Martingale variation

 

Hi folks, I have been testing this on demo for a while, averaging 1.8% increase in equity daily. I am posting it here to get any feedback from you wiser folks.

It goes like this; Forget indicators, forget charts. forget decision making.

Open a pending order to buy (1 unit) 15 pips above current price, s.l. and t.p. 30 pips.

At the same time open a sell order (1 unit) 15 pips below current price, s.l. and t.p.30 pips. As soon as one is triggered change the other to (3 units). If the first closes for profit then close the other and job done, if it is stopped out then the opposite will be triggered at the same time. You then need to replace the first one with another pending order using the SAME starting price, s.l and t.p. as the original but (6 units). Repeat until profit, doubling each time, and then close all.

IMPORTANT. YOU MUST USE THE SAME PRICES, S.L. AND T.P. THROUGHOUT.

I set this up each morning on euro/$, £/$, $/jpy and £/jpy. all with sound alerts and 20 cents/pip. The thinking is that 1 pair will close on the first bounce, perhaps another on the second, and only one will tease me. The account is circa $4000 so I reckon 1 pairing per 1000$.

Now the clever bits; I have (I think) 1::50 leverage account. On one occasion I tried starting with 5 units and one pair bounced until the margin requirement stopped it and it lost. My account was down just 10% and took just 5/6 days to get back.
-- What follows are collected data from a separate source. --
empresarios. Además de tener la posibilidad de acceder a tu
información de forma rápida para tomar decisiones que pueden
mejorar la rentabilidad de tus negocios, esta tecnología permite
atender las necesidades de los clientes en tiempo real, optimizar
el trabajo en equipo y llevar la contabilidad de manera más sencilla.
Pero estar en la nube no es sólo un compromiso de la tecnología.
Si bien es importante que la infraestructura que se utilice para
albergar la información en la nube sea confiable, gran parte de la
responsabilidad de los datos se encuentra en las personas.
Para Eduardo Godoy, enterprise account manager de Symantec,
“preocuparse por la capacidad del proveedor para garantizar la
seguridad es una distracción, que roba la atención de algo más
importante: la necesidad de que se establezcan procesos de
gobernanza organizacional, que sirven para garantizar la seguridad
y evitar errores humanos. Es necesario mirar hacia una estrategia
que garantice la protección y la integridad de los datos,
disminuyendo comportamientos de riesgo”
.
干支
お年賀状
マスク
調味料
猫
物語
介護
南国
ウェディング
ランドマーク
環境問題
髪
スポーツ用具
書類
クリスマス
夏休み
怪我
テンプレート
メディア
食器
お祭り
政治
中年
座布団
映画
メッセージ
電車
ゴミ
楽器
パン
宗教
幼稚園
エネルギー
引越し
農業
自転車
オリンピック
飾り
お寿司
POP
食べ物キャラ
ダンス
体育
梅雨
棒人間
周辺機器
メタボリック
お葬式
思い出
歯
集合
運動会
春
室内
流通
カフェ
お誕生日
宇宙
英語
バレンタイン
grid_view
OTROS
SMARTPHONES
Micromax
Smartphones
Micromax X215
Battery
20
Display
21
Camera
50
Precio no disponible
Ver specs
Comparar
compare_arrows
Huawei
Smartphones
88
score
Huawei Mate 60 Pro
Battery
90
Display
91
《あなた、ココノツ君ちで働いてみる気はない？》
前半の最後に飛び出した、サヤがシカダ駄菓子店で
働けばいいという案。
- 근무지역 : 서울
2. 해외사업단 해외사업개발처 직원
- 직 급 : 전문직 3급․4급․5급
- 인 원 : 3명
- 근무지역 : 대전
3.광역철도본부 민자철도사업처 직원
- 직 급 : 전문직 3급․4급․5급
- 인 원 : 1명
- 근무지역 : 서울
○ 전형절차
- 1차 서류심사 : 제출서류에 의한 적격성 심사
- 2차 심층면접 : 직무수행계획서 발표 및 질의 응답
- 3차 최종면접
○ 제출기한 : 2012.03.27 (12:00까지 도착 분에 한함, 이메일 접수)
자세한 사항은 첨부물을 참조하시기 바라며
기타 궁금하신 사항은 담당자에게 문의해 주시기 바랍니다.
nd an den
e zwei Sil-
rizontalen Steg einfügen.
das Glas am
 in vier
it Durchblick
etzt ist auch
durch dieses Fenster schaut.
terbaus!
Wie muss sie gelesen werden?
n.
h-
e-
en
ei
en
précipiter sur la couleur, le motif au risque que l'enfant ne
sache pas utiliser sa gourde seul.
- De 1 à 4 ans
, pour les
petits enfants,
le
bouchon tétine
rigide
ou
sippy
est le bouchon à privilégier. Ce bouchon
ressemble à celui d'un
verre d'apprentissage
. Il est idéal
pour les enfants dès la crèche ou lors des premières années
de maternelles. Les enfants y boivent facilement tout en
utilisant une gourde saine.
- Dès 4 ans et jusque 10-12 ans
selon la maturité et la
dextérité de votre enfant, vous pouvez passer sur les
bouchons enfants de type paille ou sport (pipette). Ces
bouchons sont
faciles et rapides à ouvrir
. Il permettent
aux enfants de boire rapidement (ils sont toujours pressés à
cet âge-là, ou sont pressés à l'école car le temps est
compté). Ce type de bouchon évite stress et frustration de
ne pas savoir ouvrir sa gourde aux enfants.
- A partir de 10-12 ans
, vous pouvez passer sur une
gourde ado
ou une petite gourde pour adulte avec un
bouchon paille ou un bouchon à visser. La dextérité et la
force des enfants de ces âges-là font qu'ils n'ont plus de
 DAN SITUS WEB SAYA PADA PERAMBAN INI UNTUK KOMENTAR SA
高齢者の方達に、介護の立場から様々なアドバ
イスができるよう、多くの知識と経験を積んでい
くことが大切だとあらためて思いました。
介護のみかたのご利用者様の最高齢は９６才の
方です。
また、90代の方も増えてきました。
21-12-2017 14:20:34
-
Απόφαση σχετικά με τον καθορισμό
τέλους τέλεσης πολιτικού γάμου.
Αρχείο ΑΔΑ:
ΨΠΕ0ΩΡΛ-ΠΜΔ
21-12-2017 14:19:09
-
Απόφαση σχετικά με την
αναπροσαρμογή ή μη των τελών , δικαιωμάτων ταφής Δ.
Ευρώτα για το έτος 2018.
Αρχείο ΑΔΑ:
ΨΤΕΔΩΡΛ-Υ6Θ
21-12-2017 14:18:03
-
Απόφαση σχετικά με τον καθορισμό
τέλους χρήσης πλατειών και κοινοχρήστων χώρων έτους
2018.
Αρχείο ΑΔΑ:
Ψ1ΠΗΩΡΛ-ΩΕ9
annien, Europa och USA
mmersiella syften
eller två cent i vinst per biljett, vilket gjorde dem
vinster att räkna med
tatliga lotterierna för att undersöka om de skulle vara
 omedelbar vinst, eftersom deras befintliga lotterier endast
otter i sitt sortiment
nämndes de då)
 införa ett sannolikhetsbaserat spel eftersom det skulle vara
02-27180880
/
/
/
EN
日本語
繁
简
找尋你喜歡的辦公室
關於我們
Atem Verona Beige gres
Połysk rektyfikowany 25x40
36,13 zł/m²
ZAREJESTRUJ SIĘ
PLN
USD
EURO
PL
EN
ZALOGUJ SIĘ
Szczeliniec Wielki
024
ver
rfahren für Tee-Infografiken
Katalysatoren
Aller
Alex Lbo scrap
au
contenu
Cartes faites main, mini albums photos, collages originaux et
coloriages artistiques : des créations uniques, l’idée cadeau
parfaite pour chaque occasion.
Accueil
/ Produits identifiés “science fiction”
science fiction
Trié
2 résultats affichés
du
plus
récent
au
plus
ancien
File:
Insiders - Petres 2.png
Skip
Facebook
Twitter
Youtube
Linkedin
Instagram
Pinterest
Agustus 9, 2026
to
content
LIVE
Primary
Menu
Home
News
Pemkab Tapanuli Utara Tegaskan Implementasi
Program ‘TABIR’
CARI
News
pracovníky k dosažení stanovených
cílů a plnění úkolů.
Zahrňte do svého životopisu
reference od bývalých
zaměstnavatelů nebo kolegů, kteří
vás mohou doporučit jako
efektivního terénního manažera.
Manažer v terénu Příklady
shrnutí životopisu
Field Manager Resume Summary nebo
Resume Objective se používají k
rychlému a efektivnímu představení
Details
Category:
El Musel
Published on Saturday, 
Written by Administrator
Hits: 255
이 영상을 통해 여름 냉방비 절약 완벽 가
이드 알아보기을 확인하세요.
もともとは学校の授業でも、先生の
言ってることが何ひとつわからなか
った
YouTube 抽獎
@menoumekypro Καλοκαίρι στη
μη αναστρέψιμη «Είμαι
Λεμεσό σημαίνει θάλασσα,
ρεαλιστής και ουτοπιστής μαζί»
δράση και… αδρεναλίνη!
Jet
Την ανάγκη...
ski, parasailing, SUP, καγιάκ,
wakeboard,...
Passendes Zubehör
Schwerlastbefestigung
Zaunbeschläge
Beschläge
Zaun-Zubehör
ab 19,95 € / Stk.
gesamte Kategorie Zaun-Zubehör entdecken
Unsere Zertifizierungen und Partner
This is the safety factor.

Comments please before I go live! Tequila1

 

I coded a similar strategy before. It can work until you get market conditions that really do not go anywhere (range) and keep hitting the SL and triggering more and more trades each time. I would not recommend to multiply by 3 units each time. This is more than even standard martingale which is already very risky. Other than that, if you have enough equity to keep the martingale going a while then it could work simply because of the odds.